Stocks tumbled Monday, pushing the S&P 500 back into bear market territory, as the major averages came off their worst week since January.
The Dow Jones Industrials handed back 610.01 points, or 1.9%, to 30,782.78.
The S&P 500 darted lower 95.75 points, or 2.4%, to 3,805.11.
The S&P 500 hit a new intraday low for the year and was off nearly 21% from its record, back in bear market territory after trading there briefly on an intraday basis about three weeks ago. The benchmark now sits more than 20% from its January record close. If it finishes there on Monday, it will confirm a bear market to many on Wall Street.
Monday's selloff was broad based, with roughly 26 New York Stock Exchange-listed stocks trading lower for every advancer.
Shares of Boeing dropped 5%, Salesforce more than 4% and Chevron more than 3%, dragging down the Dow. Beaten-up tech shares also took a hit with Amazon, Netflix and Nvidia all down at least 4% as the Nasdaq touched a fresh 52-week low. Just four S&P 500 stocks traded in the green.
The Federal Reserve is expected to announce at least a half-point rate hike on Wednesday. The Fed has already raised rates twice this year, including a 50-basis-point (0.5 percentage point) increase in May in an effort to stave off the recent inflation surge.

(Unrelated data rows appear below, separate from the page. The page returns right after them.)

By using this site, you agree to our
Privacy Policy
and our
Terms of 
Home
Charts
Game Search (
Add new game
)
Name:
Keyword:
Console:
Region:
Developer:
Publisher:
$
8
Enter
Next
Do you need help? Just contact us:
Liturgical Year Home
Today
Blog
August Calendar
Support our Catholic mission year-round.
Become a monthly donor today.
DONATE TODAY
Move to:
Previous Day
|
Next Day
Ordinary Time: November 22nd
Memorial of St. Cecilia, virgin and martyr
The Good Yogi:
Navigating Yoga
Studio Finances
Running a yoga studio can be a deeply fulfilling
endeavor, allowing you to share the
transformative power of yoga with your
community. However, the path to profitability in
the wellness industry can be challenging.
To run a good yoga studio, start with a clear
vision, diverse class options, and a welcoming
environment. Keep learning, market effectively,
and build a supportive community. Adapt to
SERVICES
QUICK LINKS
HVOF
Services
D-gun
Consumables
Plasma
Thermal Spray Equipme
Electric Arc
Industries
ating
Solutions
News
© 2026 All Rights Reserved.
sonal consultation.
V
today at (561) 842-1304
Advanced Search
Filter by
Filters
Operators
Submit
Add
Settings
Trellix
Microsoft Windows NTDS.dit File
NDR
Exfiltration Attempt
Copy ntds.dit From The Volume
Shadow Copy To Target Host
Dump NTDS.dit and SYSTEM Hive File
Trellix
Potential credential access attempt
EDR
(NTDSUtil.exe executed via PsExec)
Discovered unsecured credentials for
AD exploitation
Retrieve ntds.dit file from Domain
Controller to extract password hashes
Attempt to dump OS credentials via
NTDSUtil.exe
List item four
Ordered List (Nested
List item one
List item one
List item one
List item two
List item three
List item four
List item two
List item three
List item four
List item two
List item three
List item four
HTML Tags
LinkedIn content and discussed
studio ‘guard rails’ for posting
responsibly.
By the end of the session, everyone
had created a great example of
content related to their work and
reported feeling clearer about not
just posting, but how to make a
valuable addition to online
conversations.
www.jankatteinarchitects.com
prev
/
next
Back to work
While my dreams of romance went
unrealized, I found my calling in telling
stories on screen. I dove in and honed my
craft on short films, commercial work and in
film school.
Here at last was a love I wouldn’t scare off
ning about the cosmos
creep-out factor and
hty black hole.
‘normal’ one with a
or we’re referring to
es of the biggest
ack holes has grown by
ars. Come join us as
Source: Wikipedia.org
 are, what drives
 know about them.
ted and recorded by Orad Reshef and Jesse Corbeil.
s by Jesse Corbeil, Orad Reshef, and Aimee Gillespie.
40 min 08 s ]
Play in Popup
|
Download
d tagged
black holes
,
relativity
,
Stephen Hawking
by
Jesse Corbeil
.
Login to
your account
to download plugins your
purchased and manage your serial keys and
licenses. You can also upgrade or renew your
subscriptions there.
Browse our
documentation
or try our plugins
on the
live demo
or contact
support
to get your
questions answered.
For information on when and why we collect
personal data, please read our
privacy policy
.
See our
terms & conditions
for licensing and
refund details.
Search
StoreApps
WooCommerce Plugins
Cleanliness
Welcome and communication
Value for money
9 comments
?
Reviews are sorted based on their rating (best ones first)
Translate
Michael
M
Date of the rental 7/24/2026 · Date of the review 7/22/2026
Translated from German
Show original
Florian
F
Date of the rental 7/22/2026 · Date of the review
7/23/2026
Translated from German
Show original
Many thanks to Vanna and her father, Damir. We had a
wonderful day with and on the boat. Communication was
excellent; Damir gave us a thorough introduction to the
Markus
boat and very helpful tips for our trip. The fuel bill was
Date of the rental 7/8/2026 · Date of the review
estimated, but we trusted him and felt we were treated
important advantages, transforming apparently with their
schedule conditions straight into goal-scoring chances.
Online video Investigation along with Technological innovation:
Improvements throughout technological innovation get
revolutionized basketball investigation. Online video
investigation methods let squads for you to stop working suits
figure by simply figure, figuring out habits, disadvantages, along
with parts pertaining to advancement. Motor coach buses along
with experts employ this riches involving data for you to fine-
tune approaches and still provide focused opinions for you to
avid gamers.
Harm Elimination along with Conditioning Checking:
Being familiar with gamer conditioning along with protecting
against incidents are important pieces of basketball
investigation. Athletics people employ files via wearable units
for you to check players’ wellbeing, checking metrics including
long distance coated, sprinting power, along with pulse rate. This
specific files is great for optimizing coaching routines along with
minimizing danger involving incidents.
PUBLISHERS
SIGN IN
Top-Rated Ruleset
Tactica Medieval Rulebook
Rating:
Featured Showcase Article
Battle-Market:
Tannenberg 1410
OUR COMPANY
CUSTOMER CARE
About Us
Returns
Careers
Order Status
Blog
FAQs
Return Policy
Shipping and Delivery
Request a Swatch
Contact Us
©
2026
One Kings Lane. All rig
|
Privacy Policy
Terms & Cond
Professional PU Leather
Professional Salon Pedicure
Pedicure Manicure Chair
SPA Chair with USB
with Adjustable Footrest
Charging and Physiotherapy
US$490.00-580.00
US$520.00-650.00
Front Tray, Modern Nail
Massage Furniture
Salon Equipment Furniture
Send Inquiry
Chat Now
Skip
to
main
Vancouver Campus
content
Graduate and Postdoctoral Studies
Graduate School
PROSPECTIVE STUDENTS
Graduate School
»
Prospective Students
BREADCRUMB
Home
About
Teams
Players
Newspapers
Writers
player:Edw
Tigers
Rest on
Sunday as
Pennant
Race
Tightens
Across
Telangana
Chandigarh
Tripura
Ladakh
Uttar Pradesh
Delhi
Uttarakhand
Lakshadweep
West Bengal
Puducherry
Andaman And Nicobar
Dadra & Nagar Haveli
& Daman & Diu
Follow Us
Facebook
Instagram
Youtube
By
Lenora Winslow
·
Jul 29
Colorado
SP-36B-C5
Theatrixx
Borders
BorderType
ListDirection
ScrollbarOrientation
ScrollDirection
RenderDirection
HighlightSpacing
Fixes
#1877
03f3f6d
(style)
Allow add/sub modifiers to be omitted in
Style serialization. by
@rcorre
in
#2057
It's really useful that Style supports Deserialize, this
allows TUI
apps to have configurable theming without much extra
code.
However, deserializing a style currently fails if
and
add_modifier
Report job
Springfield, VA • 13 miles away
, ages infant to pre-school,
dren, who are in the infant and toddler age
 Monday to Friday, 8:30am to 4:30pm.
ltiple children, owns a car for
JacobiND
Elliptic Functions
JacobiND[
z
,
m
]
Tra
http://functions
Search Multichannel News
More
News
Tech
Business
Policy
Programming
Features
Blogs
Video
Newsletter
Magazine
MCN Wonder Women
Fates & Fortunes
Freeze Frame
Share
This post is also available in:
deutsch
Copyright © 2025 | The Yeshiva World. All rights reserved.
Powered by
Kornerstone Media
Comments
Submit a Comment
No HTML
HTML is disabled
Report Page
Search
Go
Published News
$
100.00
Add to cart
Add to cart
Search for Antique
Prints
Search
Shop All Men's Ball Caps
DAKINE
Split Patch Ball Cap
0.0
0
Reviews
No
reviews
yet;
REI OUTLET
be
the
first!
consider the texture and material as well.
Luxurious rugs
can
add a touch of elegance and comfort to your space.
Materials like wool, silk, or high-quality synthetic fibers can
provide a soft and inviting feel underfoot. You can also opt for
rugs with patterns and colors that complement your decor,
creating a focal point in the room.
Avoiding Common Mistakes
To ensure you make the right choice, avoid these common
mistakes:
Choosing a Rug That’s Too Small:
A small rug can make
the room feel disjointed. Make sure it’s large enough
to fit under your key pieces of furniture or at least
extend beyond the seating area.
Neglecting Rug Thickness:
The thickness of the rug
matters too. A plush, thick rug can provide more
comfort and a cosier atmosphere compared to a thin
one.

Though some economists after the hot CPI report believed the Fed could even raise rates by 0.75% this week.
The NASDAQ Composite plunged 326.84 points, or 2.9%, to 11,340.02.
Treasury prices swooned, raising yields to 3.28% from Friday's 3.16%. Treasury prices and yields move in opposite directions.
Oil prices dropped $1.15 to $119.52 U.S. a barrel.
Gold prices withered $44.10 to $1,831.40 U.S. an ounce.